Now you are probably wondering what in the world does this have to do with ministry?  Everything!

Sometimes as ministers/minister's wives we get into that vein that we have to do or be involved or at least be informed of everything going on in the church.  Unfortunately we fail to realize that many times we are working outside of our spiritual skill set.  Oh, we may have a lot going on at church but the level of effectiveness suffers because ladies we are not Wonder Woman!  

We pastor a small church.  For years I was the Worship Team Director, a small group leader for the ladies Bible study and the campus Bible study, a Sunday school teacher, and the Worship leader for children's church.  At the time I had four children at home, three of which were small.  My whole life revolved around what was going on at church because there was either no one to do it or no one that I thought could do it as well as I could.  I lived by the code "you do what you have to" justifying it in the spiritual cloak of being a "helpmate" to my husband, the Pastor.  Somehow I managed all this for many years but it soon became evident to me that I spent all my time preparing for my next meeting while preparations for my final meeting were suffering.  So what did I do?  I quit!  I took some time, humbled myself before God and asked "Lord, what would YOU have me to do in YOUR church? What are my gifts?  Where do I fit?"    It was not easy because I had to hand over some responsibilities to people who I knew would do things differently than I would.  And one group just fell by the wayside altogether.  Did the church shrivel up and die?  Much to my surprise, it didn't.  In fact, in most ways, it is thriving!  By my stepping out of the way, it allowed others to step up and be used by God in their giftings now that my sorry tukus was out of the picture.

One group that had been meeting is still not meeting and I have heard many comments from the members of group lamenting that fact but I just don't feel it's something that the Lord wants me to be doing.  I'm waiting for the Lord to lay the burden on someone's heart who is gifted and can give it the time it deserves.  And it's not because there is no one who could do it either.  After 10 years in a prayer/Bible study group, any of the members should at least have a basic understanding of what elements are involved, but still no one has stepped up to fill that void--at least until now.  This tells me that it was not as effective as I had hoped it was or that is just was not that important.

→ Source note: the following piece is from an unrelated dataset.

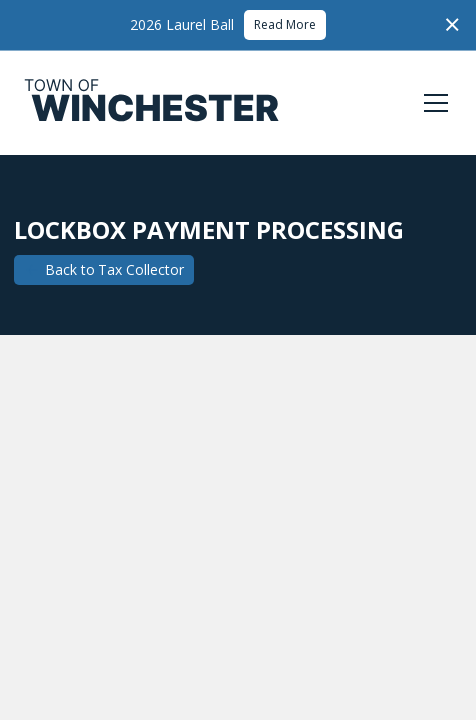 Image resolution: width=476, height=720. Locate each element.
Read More (285, 24) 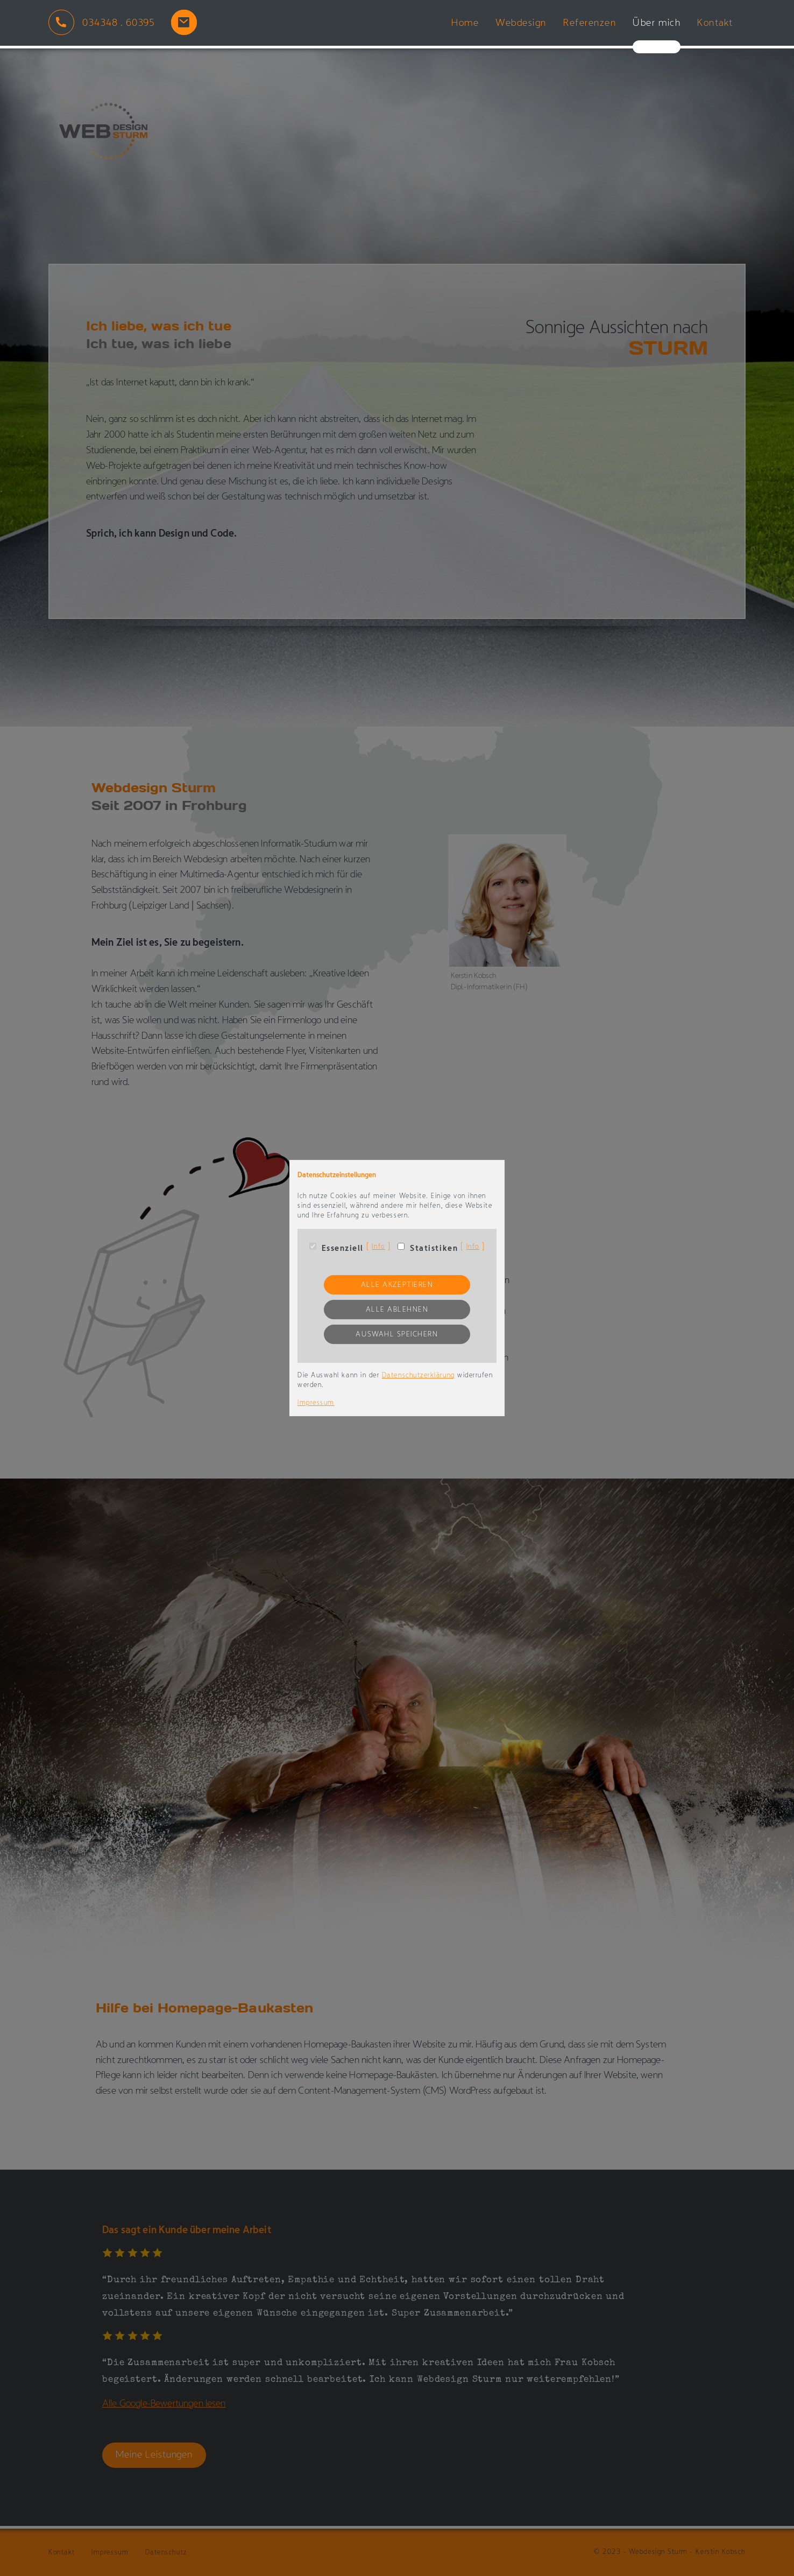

In the past two months there have been a few "ladies meetings."  Are they what they used to be when I led them?  Not at all but they are providing a much needed Biblical element to relationships between the women of our church.  What is even more exciting is that they are being initiated by the younger women in our body, ladies who I still view as "kids" because I watched them grow up in our church.  (Note:  These "kids" are now married and have children of their own!  LOL!  I guess I refuse to acknowledge it because it would remind me that I'm getting old!)  LOL!  I see the wisdom, timing and provision of God as HIS plan is starting to come together.  And I must add that it is so refreshing for me to attend a meeting that in no way am I responsible for planning and to just sit and watch how the Lord is been working in the hearts and lives of these kids-turned-adults.   Some of them are really getting it and as part of a minister's family, nothing could be more gratifying.  The torch has been passed!  I also realize that our church has moved from one era to another, with this era being more Biblically correct in it's structure and that thrills my soul! 

Moral of the story?  Ladies, what would you do in the church if you were not the Pastor's wife?  Do it!!  What would you never do in a million years?  STOP doing it!!  What is God asking you to do?  What can you do in the Biblical definition of being a "helpmate" to your husband within the structure of the church?  Do it but don't allow your pride the satisfaction of thinking that you are indispensable because you're not.  We are all part of a team and when we find exactly where we are meant to function we will do it effectively and successfully.  The Kingdom of God will be enlarged and advanced-all to the glory of God which is the goal of our mission!